>>

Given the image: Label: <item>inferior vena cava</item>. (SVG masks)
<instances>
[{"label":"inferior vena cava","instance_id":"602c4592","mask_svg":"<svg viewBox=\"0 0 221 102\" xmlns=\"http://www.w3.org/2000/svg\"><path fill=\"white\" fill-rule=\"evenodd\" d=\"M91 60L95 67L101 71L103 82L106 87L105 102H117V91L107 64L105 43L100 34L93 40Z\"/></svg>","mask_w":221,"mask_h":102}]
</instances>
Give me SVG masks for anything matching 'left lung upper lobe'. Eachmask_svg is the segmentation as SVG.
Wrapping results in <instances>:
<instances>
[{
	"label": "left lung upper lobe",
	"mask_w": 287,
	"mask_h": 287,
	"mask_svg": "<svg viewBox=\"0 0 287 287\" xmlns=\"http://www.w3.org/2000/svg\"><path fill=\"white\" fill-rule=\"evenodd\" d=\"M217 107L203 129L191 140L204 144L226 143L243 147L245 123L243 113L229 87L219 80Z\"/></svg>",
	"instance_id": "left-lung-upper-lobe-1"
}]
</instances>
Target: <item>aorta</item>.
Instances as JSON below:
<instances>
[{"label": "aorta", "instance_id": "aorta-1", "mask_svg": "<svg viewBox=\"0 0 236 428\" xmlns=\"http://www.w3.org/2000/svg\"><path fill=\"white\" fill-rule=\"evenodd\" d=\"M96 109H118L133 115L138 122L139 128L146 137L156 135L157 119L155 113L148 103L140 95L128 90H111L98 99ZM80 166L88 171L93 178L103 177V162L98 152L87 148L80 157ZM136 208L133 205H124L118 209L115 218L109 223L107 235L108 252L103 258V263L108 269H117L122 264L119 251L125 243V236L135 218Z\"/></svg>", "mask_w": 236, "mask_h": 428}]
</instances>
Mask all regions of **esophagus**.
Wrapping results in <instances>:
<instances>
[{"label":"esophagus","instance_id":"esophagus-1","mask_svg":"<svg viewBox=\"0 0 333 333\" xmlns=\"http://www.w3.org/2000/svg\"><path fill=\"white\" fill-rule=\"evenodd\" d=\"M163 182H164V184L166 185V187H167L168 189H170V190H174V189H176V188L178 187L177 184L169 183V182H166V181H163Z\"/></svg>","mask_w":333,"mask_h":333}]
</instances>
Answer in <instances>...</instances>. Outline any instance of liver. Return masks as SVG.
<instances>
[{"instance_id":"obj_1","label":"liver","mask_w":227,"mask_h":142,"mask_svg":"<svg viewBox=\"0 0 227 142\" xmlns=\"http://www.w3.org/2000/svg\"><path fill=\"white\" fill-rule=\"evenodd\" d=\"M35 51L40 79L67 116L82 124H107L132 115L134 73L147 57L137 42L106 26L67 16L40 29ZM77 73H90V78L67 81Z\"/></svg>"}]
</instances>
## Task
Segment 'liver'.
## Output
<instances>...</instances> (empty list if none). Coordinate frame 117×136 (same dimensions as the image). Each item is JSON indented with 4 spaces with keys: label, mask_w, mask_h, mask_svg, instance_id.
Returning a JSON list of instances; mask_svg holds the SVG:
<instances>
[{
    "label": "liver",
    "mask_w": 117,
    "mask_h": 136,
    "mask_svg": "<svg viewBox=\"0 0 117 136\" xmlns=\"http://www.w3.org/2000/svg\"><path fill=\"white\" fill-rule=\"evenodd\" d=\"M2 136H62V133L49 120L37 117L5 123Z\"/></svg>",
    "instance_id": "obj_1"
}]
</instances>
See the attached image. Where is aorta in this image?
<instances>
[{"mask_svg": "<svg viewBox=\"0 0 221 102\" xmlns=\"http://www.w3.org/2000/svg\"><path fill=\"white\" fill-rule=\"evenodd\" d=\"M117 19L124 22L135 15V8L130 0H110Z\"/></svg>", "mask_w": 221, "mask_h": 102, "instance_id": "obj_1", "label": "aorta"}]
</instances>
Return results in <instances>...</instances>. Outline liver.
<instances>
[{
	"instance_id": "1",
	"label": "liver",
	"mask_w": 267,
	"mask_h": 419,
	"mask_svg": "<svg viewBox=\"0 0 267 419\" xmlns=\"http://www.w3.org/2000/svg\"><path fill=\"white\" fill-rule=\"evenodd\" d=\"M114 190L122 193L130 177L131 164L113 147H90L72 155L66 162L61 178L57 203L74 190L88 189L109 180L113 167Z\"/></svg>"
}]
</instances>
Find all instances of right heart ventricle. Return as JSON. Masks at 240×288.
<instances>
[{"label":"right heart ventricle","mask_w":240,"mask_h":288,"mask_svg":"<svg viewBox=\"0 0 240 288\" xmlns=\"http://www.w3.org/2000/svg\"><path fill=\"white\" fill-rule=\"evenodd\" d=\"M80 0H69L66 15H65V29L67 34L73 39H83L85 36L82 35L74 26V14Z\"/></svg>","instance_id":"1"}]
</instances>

<<

EXERCISE - Could you please repeat the data exactly as given?

ANSWER AREA -
Given the image: Label: <item>inferior vena cava</item>. (SVG masks)
<instances>
[{"label":"inferior vena cava","instance_id":"602c4592","mask_svg":"<svg viewBox=\"0 0 221 102\" xmlns=\"http://www.w3.org/2000/svg\"><path fill=\"white\" fill-rule=\"evenodd\" d=\"M91 60L95 67L101 71L103 82L106 87L105 102H117V91L107 64L105 43L100 34L93 40Z\"/></svg>","mask_w":221,"mask_h":102}]
</instances>
Give me SVG masks for anything matching 'left lung upper lobe'. Eachmask_svg is the segmentation as SVG.
Wrapping results in <instances>:
<instances>
[{
	"label": "left lung upper lobe",
	"mask_w": 287,
	"mask_h": 287,
	"mask_svg": "<svg viewBox=\"0 0 287 287\" xmlns=\"http://www.w3.org/2000/svg\"><path fill=\"white\" fill-rule=\"evenodd\" d=\"M217 107L203 129L191 140L204 144L226 143L243 147L245 123L243 113L229 87L219 80Z\"/></svg>",
	"instance_id": "left-lung-upper-lobe-1"
}]
</instances>
Target: <item>aorta</item>.
Instances as JSON below:
<instances>
[{"label": "aorta", "instance_id": "aorta-1", "mask_svg": "<svg viewBox=\"0 0 236 428\" xmlns=\"http://www.w3.org/2000/svg\"><path fill=\"white\" fill-rule=\"evenodd\" d=\"M96 109H118L133 115L138 122L139 128L146 137L156 135L157 119L155 113L148 103L140 95L128 90H111L98 99ZM80 166L88 171L93 178L103 177V162L98 152L87 148L80 157ZM136 208L133 205H124L118 209L115 218L109 223L107 235L108 252L103 258V263L108 269H117L122 264L119 251L125 243V236L135 218Z\"/></svg>", "mask_w": 236, "mask_h": 428}]
</instances>
Mask all regions of **esophagus**.
Wrapping results in <instances>:
<instances>
[{"label":"esophagus","instance_id":"esophagus-1","mask_svg":"<svg viewBox=\"0 0 333 333\" xmlns=\"http://www.w3.org/2000/svg\"><path fill=\"white\" fill-rule=\"evenodd\" d=\"M163 182H164V184L166 185V187H167L168 189H170V190H174V189H176V188L178 187L177 184L169 183V182H166V181H163Z\"/></svg>","mask_w":333,"mask_h":333}]
</instances>
Answer in <instances>...</instances>. Outline any instance of liver. Return masks as SVG.
<instances>
[{"instance_id":"obj_1","label":"liver","mask_w":227,"mask_h":142,"mask_svg":"<svg viewBox=\"0 0 227 142\" xmlns=\"http://www.w3.org/2000/svg\"><path fill=\"white\" fill-rule=\"evenodd\" d=\"M35 51L40 79L67 116L82 124H107L132 115L134 73L147 57L137 42L106 26L67 16L40 29ZM77 73H90V78L67 81Z\"/></svg>"}]
</instances>
## Task
Segment 'liver'.
## Output
<instances>...</instances> (empty list if none). Coordinate frame 117×136 (same dimensions as the image). Each item is JSON indented with 4 spaces with keys: label, mask_w, mask_h, mask_svg, instance_id.
Returning a JSON list of instances; mask_svg holds the SVG:
<instances>
[{
    "label": "liver",
    "mask_w": 117,
    "mask_h": 136,
    "mask_svg": "<svg viewBox=\"0 0 117 136\" xmlns=\"http://www.w3.org/2000/svg\"><path fill=\"white\" fill-rule=\"evenodd\" d=\"M2 136H62V133L49 120L37 117L5 123Z\"/></svg>",
    "instance_id": "obj_1"
}]
</instances>
See the attached image. Where is aorta in this image?
<instances>
[{"mask_svg": "<svg viewBox=\"0 0 221 102\" xmlns=\"http://www.w3.org/2000/svg\"><path fill=\"white\" fill-rule=\"evenodd\" d=\"M117 19L124 22L135 15V8L130 0H110Z\"/></svg>", "mask_w": 221, "mask_h": 102, "instance_id": "obj_1", "label": "aorta"}]
</instances>
Return results in <instances>...</instances>. Outline liver.
<instances>
[{
	"instance_id": "1",
	"label": "liver",
	"mask_w": 267,
	"mask_h": 419,
	"mask_svg": "<svg viewBox=\"0 0 267 419\" xmlns=\"http://www.w3.org/2000/svg\"><path fill=\"white\" fill-rule=\"evenodd\" d=\"M114 190L122 193L130 177L131 164L113 147H90L72 155L66 162L61 178L57 203L74 190L88 189L109 180L113 167Z\"/></svg>"
}]
</instances>
Find all instances of right heart ventricle. Return as JSON. Masks at 240×288.
<instances>
[{"label":"right heart ventricle","mask_w":240,"mask_h":288,"mask_svg":"<svg viewBox=\"0 0 240 288\" xmlns=\"http://www.w3.org/2000/svg\"><path fill=\"white\" fill-rule=\"evenodd\" d=\"M80 0H69L66 15H65V29L67 34L73 39H83L85 36L82 35L74 26V14Z\"/></svg>","instance_id":"1"}]
</instances>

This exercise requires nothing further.